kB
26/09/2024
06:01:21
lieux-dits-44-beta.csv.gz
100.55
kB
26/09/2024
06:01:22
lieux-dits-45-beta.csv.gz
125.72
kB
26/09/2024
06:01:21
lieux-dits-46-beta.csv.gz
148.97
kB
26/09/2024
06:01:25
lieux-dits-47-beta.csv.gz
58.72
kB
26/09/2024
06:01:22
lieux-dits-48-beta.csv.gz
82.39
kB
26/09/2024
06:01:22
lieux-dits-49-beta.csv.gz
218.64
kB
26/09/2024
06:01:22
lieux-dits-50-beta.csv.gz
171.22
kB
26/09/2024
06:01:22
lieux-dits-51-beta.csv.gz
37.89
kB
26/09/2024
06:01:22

__Task to complete__: In the entries above, find each line with the string "dits" and copy it.

__Problem solution__:
lieux-dits-44-beta.csv.gz
lieux-dits-45-beta.csv.gz
lieux-dits-46-beta.csv.gz
lieux-dits-47-beta.csv.gz
lieux-dits-48-beta.csv.gz
lieux-dits-49-beta.csv.gz
lieux-dits-50-beta.csv.gz
lieux-dits-51-beta.csv.gz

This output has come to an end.